Seqanswers Leaderboard Ad

Collapse
X
 
  • Filter
  • Time
  • Show
Clear All
new posts
  • jgroh
    Junior Member
    • Jan 2019
    • 3

    trimming BGI adapters

    Hello,

    I have paired-end 100bp reads generated from BGI-seq 500. The sequencing center did some adapter removal trimming before delivering the data but there appears to be a fraction of reads which still have putative adapter sequences. I am making this judgement based on the presence of 'overrepresented kmers' at the start and ends of both forward and reverse reads seen in the output of FastQC. I've included an image of this module output for one particular sample as an attachment.

    The overrepresented kmer at the 3' end match the beginning of the 3' adapter sequence, which makes sense, and I assume this is due to cases where the insert size is less than the read length, so the reads sequence into the adapter on the other side of the genomic fragment.

    What is confusing me is that the overrepresented kmers at the 5' end of reads contain what looks like partial sequence of the 5' adapter sequence, but degraded at the 3' end, which I wouldn't expect, and also with one base pair position variable. I wouldn't necessarily expect sequencing error either as the quality scores are generally very high at the start of the reads.

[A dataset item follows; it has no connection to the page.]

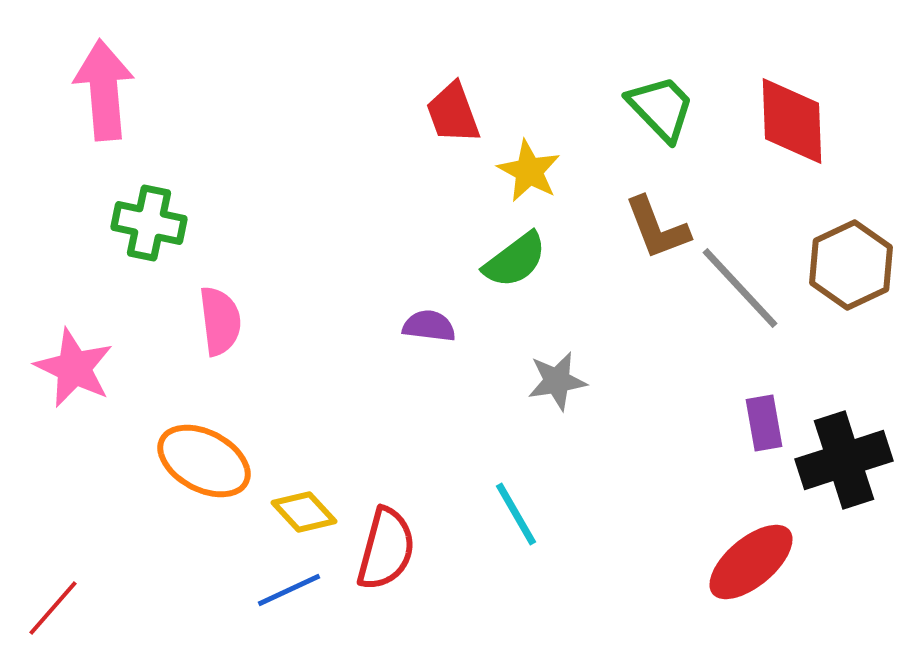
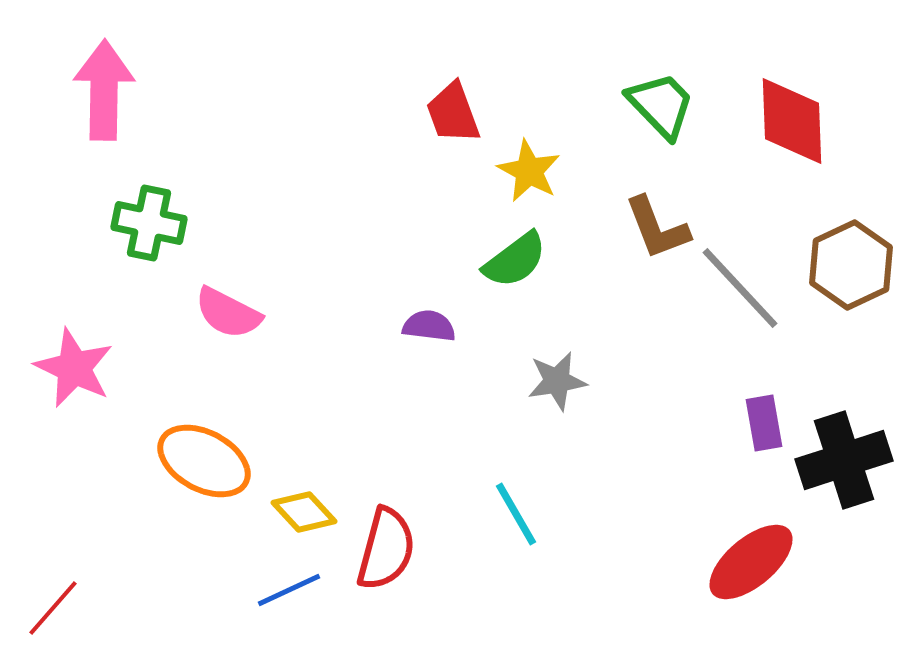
pink arrow: rotated 6 degrees clockwise
green trapezoid: moved 3 px up
pink semicircle: moved 8 px right, 8 px up; rotated 124 degrees clockwise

    Here is the 5' adapter sequence provide by the sequencing center:
    5' adapter AAGTCGGATCGTAGCCATGTCGTTCTGTGAGCCAAGGAGTTG. The underlined part is what is appearing in fragments at the start of reads, and the position in bold is variable among these. Libraries were prepared by the sequencing center, and the sequencing technology is still a bit unclear to me, so I'm not sure whether this is a true artefact. Has anyone seen this patterns in the data from BGI before? I may just leave the data as is and proceed with mapping, as these reads are a small fraction overall, but I'm trying to understand what might be going on....

    Thanks
    Attached Files
  • Rnasoup
    Junior Member
    • Feb 2020
    • 2

    #2
    Probably is a bit late for you, but I hope this may help other people. I struggled to find out the sequences to trim adapters from BGI/MGI sequencing data. At the end, I found a pdf with the oligos used for library prep

    Normally I use grep to inspect the adapters, but with BGI/MGI it was confusing because I found that there are often mutations in the adapters (I rarely see it when looking Illumina data).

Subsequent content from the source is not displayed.